[RECORDS SUPPLIED]
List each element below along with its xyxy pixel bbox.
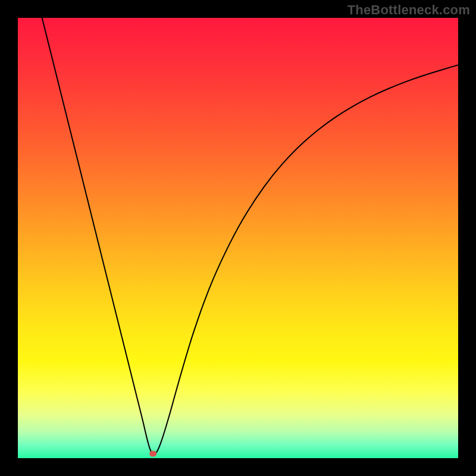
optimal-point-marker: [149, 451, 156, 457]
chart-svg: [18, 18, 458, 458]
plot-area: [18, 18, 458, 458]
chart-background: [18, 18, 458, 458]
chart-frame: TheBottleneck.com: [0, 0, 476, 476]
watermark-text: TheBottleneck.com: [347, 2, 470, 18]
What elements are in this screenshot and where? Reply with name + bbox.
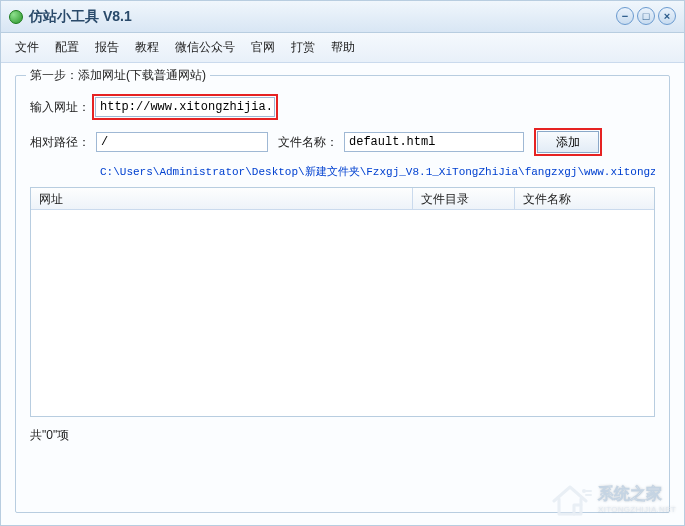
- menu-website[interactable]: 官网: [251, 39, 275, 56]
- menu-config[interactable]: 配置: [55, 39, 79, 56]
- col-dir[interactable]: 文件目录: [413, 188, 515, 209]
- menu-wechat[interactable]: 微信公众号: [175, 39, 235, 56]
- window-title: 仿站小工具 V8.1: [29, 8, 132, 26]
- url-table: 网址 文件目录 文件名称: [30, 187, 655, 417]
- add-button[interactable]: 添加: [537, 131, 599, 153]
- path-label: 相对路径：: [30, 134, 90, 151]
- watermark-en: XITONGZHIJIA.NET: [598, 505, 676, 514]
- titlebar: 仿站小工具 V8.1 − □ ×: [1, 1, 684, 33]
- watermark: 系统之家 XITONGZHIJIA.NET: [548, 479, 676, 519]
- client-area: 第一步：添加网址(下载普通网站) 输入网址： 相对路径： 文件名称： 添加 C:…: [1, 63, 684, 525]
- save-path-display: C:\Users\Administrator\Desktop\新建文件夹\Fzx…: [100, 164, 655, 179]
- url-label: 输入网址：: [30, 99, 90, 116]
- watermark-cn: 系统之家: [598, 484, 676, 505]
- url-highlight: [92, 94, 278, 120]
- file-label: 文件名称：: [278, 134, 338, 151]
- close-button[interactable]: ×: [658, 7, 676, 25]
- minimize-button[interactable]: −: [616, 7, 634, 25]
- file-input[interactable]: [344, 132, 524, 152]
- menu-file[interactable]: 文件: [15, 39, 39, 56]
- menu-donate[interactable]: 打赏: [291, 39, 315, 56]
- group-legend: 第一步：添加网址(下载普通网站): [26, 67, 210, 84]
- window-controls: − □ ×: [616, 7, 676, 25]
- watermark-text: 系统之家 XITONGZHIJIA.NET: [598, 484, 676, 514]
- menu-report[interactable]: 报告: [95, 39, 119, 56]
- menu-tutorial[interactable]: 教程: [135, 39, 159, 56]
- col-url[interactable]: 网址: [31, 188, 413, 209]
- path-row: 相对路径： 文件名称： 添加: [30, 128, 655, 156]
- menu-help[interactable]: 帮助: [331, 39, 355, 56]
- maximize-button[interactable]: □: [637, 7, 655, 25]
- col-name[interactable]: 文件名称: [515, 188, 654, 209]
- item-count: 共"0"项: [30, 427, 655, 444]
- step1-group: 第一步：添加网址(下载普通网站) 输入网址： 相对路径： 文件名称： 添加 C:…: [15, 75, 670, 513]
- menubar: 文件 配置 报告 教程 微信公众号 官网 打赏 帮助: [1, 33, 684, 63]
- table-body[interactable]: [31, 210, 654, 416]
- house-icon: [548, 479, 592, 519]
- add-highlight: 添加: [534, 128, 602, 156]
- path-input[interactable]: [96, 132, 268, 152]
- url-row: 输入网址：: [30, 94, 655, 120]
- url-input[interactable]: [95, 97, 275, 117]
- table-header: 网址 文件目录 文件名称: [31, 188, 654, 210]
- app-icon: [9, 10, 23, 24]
[/RECORDS SUPPLIED]
Copy each line of the records precisely and drop any images they hold.

List each element below along with its xyxy pixel bbox.
optimal-point-marker: [149, 451, 156, 457]
chart-svg: [18, 18, 458, 458]
plot-area: [18, 18, 458, 458]
chart-background: [18, 18, 458, 458]
chart-frame: TheBottleneck.com: [0, 0, 476, 476]
watermark-text: TheBottleneck.com: [347, 2, 470, 18]
What elements are in this screenshot and where? Reply with name + bbox.
- menu-website[interactable]: 官网: [251, 39, 275, 56]
- menu-config[interactable]: 配置: [55, 39, 79, 56]
- col-dir[interactable]: 文件目录: [413, 188, 515, 209]
- menu-wechat[interactable]: 微信公众号: [175, 39, 235, 56]
- window-title: 仿站小工具 V8.1: [29, 8, 132, 26]
- url-table: 网址 文件目录 文件名称: [30, 187, 655, 417]
- add-button[interactable]: 添加: [537, 131, 599, 153]
- path-label: 相对路径：: [30, 134, 90, 151]
- watermark-en: XITONGZHIJIA.NET: [598, 505, 676, 514]
- titlebar: 仿站小工具 V8.1 − □ ×: [1, 1, 684, 33]
- watermark: 系统之家 XITONGZHIJIA.NET: [548, 479, 676, 519]
- client-area: 第一步：添加网址(下载普通网站) 输入网址： 相对路径： 文件名称： 添加 C:…: [1, 63, 684, 525]
- save-path-display: C:\Users\Administrator\Desktop\新建文件夹\Fzx…: [100, 164, 655, 179]
- url-label: 输入网址：: [30, 99, 90, 116]
- watermark-cn: 系统之家: [598, 484, 676, 505]
- url-highlight: [92, 94, 278, 120]
- file-label: 文件名称：: [278, 134, 338, 151]
- close-button[interactable]: ×: [658, 7, 676, 25]
- minimize-button[interactable]: −: [616, 7, 634, 25]
- file-input[interactable]: [344, 132, 524, 152]
- menu-file[interactable]: 文件: [15, 39, 39, 56]
- menu-donate[interactable]: 打赏: [291, 39, 315, 56]
- group-legend: 第一步：添加网址(下载普通网站): [26, 67, 210, 84]
- window-controls: − □ ×: [616, 7, 676, 25]
- watermark-text: 系统之家 XITONGZHIJIA.NET: [598, 484, 676, 514]
- menu-report[interactable]: 报告: [95, 39, 119, 56]
- menu-tutorial[interactable]: 教程: [135, 39, 159, 56]
- col-url[interactable]: 网址: [31, 188, 413, 209]
- path-row: 相对路径： 文件名称： 添加: [30, 128, 655, 156]
- menu-help[interactable]: 帮助: [331, 39, 355, 56]
- maximize-button[interactable]: □: [637, 7, 655, 25]
- col-name[interactable]: 文件名称: [515, 188, 654, 209]
- item-count: 共"0"项: [30, 427, 655, 444]
- step1-group: 第一步：添加网址(下载普通网站) 输入网址： 相对路径： 文件名称： 添加 C:…: [15, 75, 670, 513]
- menubar: 文件 配置 报告 教程 微信公众号 官网 打赏 帮助: [1, 33, 684, 63]
- table-body[interactable]: [31, 210, 654, 416]
- house-icon: [548, 479, 592, 519]
- add-highlight: 添加: [534, 128, 602, 156]
- path-input[interactable]: [96, 132, 268, 152]
- url-row: 输入网址：: [30, 94, 655, 120]
- url-input[interactable]: [95, 97, 275, 117]
- table-header: 网址 文件目录 文件名称: [31, 188, 654, 210]
- app-icon: [9, 10, 23, 24]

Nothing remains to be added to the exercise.